Die Wohngemeinschaft

Werbung
Werbung
Werbung

Auch Erkrankungen des Gehirns werden heute mit den Mikroorganismen in unserem Verdauungstrakt in Verbindung gebracht.

Viele Forscher sehen heute die Grenzen verschwimmen, was einen Menschen ausmacht. Es sind offensichtlich nicht nur die menschlichen Zellen mit ihrer artspezifischen DNA.
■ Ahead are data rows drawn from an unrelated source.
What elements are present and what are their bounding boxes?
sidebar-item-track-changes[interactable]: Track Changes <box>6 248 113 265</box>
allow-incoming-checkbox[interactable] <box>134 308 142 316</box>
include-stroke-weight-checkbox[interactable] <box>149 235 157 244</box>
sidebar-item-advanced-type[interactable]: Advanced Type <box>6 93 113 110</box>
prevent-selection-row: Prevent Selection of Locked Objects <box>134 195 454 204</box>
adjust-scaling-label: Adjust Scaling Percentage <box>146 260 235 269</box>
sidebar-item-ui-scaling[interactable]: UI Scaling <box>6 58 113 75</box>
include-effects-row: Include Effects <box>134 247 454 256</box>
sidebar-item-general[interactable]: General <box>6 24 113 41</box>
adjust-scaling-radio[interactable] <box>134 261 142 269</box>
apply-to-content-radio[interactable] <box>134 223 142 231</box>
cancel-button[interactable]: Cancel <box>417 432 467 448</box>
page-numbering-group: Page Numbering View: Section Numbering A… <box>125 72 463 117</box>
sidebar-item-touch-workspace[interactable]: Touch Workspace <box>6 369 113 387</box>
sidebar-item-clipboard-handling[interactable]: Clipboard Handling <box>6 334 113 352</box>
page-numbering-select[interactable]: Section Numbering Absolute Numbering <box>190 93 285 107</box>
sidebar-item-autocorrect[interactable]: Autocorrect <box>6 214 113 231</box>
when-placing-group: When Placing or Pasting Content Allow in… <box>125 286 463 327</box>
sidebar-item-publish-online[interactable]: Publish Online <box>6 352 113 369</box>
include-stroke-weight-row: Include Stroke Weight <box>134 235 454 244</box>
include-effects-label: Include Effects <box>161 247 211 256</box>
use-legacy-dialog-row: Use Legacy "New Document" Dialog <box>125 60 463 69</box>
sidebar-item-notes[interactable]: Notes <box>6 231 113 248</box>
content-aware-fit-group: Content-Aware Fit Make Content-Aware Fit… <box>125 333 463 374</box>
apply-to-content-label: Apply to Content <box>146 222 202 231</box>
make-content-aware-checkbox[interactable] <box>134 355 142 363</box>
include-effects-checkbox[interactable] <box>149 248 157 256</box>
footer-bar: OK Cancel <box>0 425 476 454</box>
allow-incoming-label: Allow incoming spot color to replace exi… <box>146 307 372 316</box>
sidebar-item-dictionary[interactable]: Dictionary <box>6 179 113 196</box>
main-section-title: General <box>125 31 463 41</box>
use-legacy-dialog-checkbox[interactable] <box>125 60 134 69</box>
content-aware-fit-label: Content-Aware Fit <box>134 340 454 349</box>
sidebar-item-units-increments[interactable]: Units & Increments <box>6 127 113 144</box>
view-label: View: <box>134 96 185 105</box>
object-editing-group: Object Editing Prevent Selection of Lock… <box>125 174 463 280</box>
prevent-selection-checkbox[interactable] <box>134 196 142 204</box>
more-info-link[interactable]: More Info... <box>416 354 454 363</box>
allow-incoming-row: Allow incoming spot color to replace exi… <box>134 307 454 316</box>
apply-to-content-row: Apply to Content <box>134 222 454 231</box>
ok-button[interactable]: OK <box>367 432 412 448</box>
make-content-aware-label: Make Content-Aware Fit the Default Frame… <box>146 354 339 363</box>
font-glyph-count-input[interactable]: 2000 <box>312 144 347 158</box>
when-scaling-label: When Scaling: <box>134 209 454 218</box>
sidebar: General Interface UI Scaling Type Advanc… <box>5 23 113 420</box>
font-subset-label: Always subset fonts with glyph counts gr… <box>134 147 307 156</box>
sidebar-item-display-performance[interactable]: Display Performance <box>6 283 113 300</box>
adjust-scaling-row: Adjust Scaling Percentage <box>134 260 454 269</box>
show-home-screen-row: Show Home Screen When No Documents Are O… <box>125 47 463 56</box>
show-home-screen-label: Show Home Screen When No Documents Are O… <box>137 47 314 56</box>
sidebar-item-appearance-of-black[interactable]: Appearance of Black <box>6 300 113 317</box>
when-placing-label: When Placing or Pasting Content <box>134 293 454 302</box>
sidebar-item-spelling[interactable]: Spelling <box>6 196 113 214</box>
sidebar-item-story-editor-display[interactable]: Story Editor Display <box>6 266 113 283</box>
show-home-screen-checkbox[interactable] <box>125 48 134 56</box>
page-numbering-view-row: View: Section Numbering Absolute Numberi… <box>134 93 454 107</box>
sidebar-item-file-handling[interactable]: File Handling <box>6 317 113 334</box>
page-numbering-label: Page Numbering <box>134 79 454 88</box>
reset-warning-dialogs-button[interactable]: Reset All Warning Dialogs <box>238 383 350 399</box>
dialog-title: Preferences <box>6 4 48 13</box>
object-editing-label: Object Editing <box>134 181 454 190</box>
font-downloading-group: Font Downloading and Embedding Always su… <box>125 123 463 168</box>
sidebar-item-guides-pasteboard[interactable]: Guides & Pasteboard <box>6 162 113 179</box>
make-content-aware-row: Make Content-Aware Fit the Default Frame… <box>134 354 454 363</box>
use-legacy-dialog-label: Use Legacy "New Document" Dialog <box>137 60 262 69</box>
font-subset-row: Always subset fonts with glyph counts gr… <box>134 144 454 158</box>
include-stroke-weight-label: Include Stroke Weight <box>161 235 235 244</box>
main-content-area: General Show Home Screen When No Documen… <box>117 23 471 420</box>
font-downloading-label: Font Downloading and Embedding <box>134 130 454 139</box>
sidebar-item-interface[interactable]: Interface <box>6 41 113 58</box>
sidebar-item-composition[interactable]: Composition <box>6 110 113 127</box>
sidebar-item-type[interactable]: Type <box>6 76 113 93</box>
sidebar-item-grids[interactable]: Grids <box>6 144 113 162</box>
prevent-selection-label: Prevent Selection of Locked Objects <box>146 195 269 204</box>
Es hat durchaus das Potenzial zur "narzisstischen Kränkung": ein Begriff, mit dem Sigmund Freud wissenschaftliche Entdeckungen bezeichnet hat, die das Selbstverständnis des Menschen fundamental in Frage zu stellen vermögen. Hier geht es allerdings nicht um die Annahme, dass der Mensch "nicht Herr sei in seinem eigenen Haus", weil ein großer Teil seines Seelenlebens im Unbewussten verborgen liege. Vielmehr geht es darum, dass der Mensch nicht allein ist in seinem Haus -weil er dieses mit jeder Menge Mitbewohner teilen muss. Noch dazu Mitbewohner, die in der "Wohngemeinschaft Mensch" nicht nur als stumme Untermieter geduldet sind, sondern bei unserem Wohlbefinden auch ein kräftiges Wörtchen mitzureden haben. Und das, obwohl sie zu den kleinsten Lebewesen gehören: Bakterien, Viren, Pilze und andere Mikroben erfüllen wichtige Aufgaben für unseren Organismus. Und immer mehr deutet darauf hin, dass sie dabei über Gesundheit und Krankheit entscheiden können.
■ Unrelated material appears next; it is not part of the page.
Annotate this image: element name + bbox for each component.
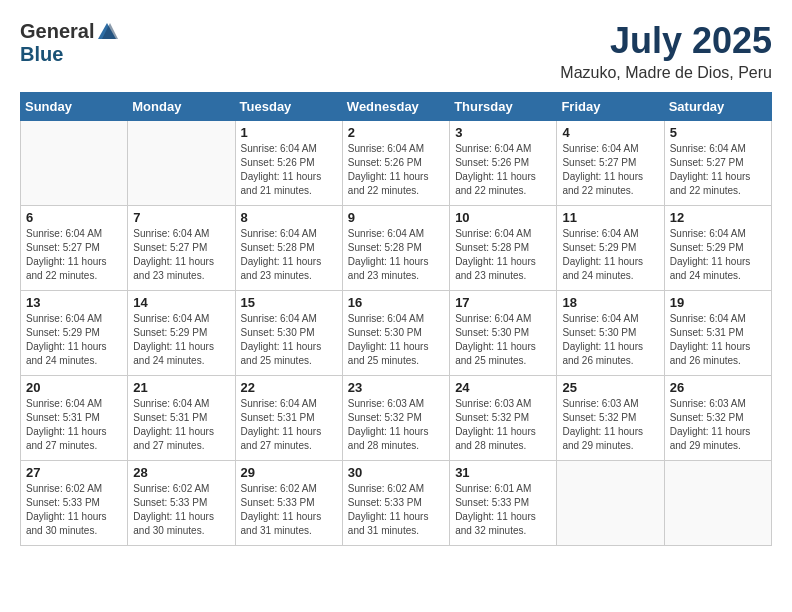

So gibt es Hinweise, dass mikrobielle Veränderungen etwa für die Entwicklung von Darmkrankheiten, Fettleibigkeit oder Allergien mitverantwortlich sind. Viele Krankheiten werden heute in einem neuen Licht gesehen, da nun auch die Rolle der Mikroben beleuchtet wird. Und viele biologisch orientierte Forscher sehen die Grenzen verschwimmen, was denn nun einen Menschen ausmacht. Es sind offensichtlich nicht nur die menschlichen Zellen mit ihrer artspezifischen DNA. Sie repräsentieren nur 43 Prozent aller Zellen unseres Körpers und sind somit in der Minderheit. Der Rest sind die nicht-menschlichen Zellen der Mikroben. Auf genetischer Ebene ist der Unterschied noch krasser: 20.000 menschliche Gene stehen zwei bis 20 Millionen nichtmenschlichen Genen gegenüber. Kein Wunder, dass Wissenschafter bereits neue Konzepte für diese Wohngemeinschaft diskutieren: zum Beispiel "Meta-Organismus" oder "Meta-Genom". Sie sollen zum Ausdruck bringen, dass man Menschen, Tiere und Pflanzen nie losgelöst von ihren mikrobiellen Mitbewohnern (Mikrobiom) betrachten kann. Denn Mensch und Mikrobiom gehen gemeinsam durchs Leben.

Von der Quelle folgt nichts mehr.